Bakan Tunç, verilen önergeye bir yıl sonra yanıt verdi. Yanıtta, Kuday’ın Tekirdağ T Tipi Kapalı Cezaevi'ndeyken Mayıs 2021’de hastane sevkinin yapıldığı, 16 ağustos 2021 ile 28 Ağustos 2021 tarihleri arasında fizik tedavi gördüğü belirtildi. Kuday’ın Metris R Tipi Kapalı Cezaevi'ndeyken farklı tarihlerde polikliniklere sevk edildiği hatırlatılan yanıtta, "Kuday'ın felç geçirdiğine dair herhangi bir sağlık raporunun bulunmadığı" iddia edildi. "Kuday'ın baston kullanarak yürüyebildiği ve kişisel ihtiyaçlarını karşılayabildiği" öne sürülen yanıtta, Adli Tıp Kurumu'nun (ATK) Kuday'a dair "hayatını tek başına idame ettiremez" yönündeki raporuna yer verildi. Kuday’ın bakanlığa üç dilekçe gönderdiği ve bu dilekçelerin ilgili yerlere gönderildiği aktarılan yanıtta, “Kurumda tüm iş ve işlemlerin mevzuat hükümlerine uygun olarak yürütüldüğü” savunuldu. 
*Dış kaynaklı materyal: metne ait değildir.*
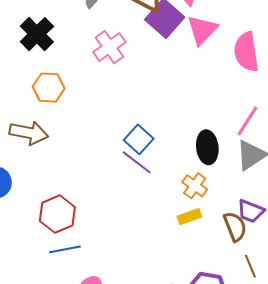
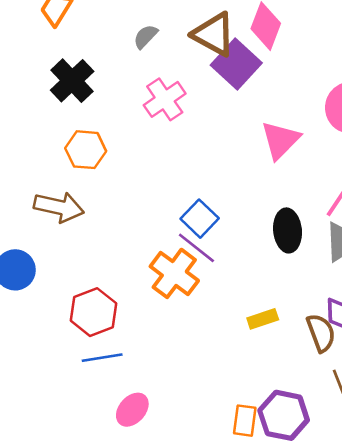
pink triangle: (202, 30) -> (280, 140), moved
orange cross: (195, 186) -> (174, 273), moved, size x1.5

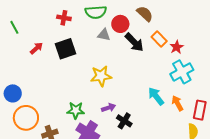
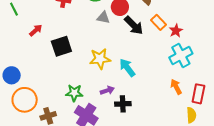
black square: (66, 49) -> (61, 46), moved
cyan arrow: (156, 96) -> (127, 68), moved
black cross: (124, 121) -> (123, 104), turned -35

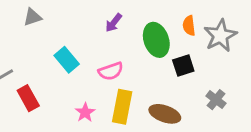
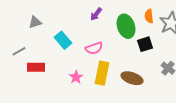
gray triangle: (32, 17) -> (35, 22), moved
red rectangle: (28, 98) -> (36, 67), turned -60

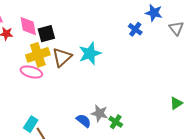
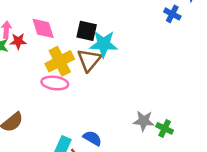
black square: (46, 34) -> (87, 31), moved, turned 36
cyan star: (90, 53) -> (104, 44), moved, turned 30
blue semicircle: (84, 121) -> (92, 138), moved

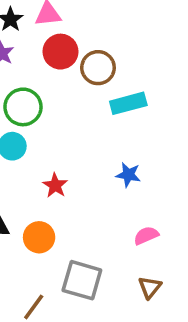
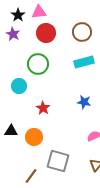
brown circle: (98, 68) -> (82, 32), moved
green circle: (23, 107) -> (38, 64), moved

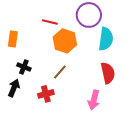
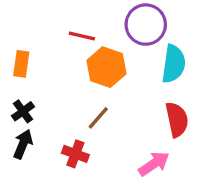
black cross: (24, 67) -> (23, 111), moved, turned 32
red cross: (46, 94) -> (75, 154), turned 35
pink arrow: (94, 100) -> (154, 164), turned -138

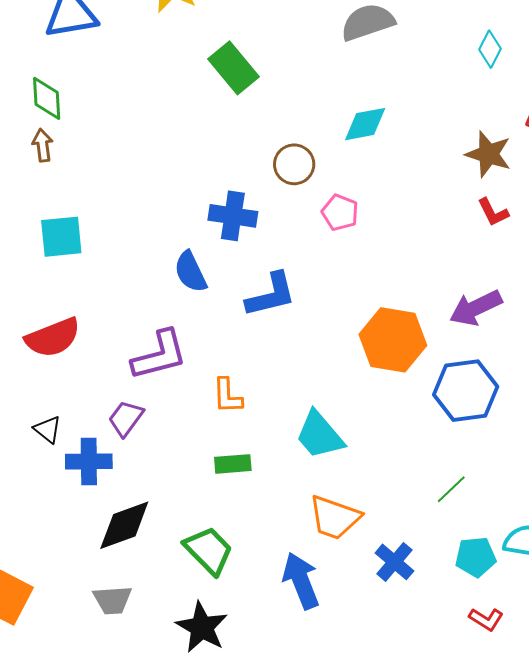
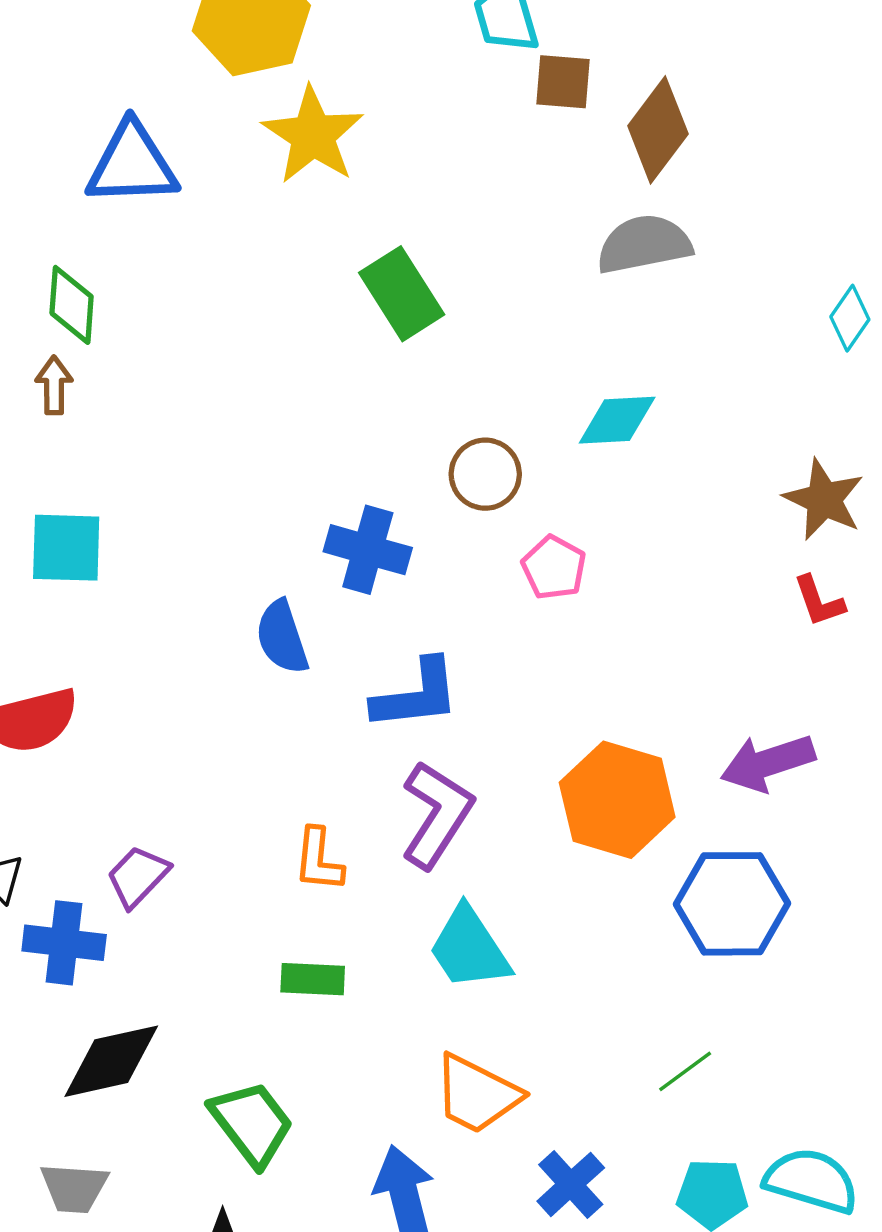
purple L-shape: (159, 355) -> (437, 814), moved, turned -50

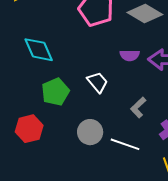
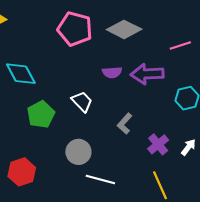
red hexagon: (29, 129) -> (22, 172), moved
white line: (125, 144) -> (100, 179), moved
Kobanî eylemleri gerekçesiyle

Mêrdîn’de 6-8 Ekim 2014 Kobanî eylemleri sırasında gözaltına alınarak tutuklanan Kuday, önce Mardin E Tipi Kapalı Cezaevi, daha sonra Tekirdağ T Tipi Kapalı Cezaevi’ne sevk edildi. Yaklaşık dört yıl boyunca hastane sevkleri yapılmayan Kuday, siyasi partiler ile insan hakları örgütlerinin girişimlerinin üzerine hastaneye sevk edildi. Kuday’a, 2021'de bel fıtığı teşhisi konuldu. Kuday, bunun üzerine Ağustos 2021’de bel fıtığı ameliyatı oldu. Üç ay sonra rahatsızlığının devam etmesiyle Kuday'a yanlış teşhis konulduğu ortaya çıktı. 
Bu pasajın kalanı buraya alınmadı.